I was released from the hospital sometime in the late six o'clock hour, just in time to finish up rush hour traffic. Perfect. We were home a little after 7:00 pm, and I proceeded to eat everything in the house. A true Oldwyn. Never lacking a desire to munch. Some people wish for more energy in life, I wish for a quell in appetite. At age 33, though, it may be time to just give up. Things probably won't be changing.

Side note: Shouldn't these Oxy pills be making tired? What the fizz. I will never completely understand narcotics.

Lots of favorite parts of my day, but only one with a photo. Surgery waiting rooms these days are like going to Chilli's. They have buzzers for when we're done, or if there's an update with our condition. Very fancy. Note: I haven't been to Chilli's since 2001, so don't be upset when they don't have the buzzer system. I was just illustrating a point. 

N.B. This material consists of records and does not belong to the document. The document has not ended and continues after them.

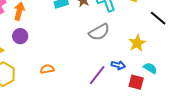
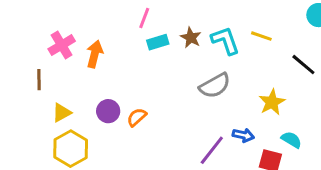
purple circle: (20, 36) -> (108, 111), moved
orange semicircle: (47, 69) -> (137, 117), moved, turned -32

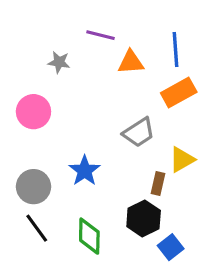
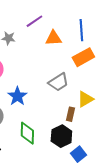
purple line: (100, 35) -> (34, 21), turned -48
blue star: (85, 171) -> (17, 96), moved
green diamond: (89, 236) -> (27, 133), moved

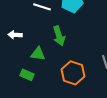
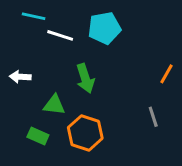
orange hexagon: (73, 73) -> (85, 133), moved

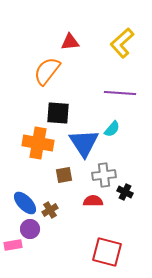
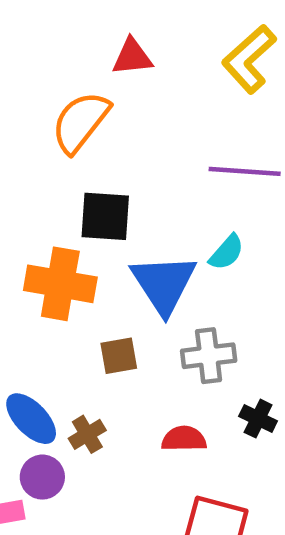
black cross: (125, 192) -> (258, 419), moved
red semicircle: (93, 201) -> (184, 439), moved

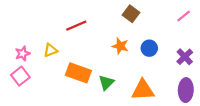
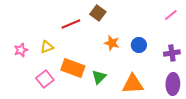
brown square: (131, 14) -> (98, 13), moved
purple cross: (185, 57) -> (172, 53), turned 35
pink square: (20, 76) -> (45, 79), moved

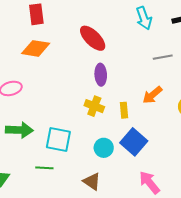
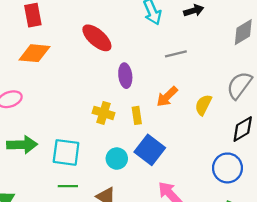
purple ellipse: (101, 75) -> (125, 76), moved
green line: (44, 168) -> (68, 186), moved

It is both very fun to be awake this late, but also exciting to think that I might be able to tickle Dan awake in the five o'clock hour for work. There's not much more in life I love than waking people up. It's perversely gratifying for me. It's like this, in my mind, "Ha! I caught them! And they're asleep!" Not to trumpet my skills, but I'm pretty good at catching people. Here's a trick, make lots of friends who are night owls. But that's all I'm going to give away.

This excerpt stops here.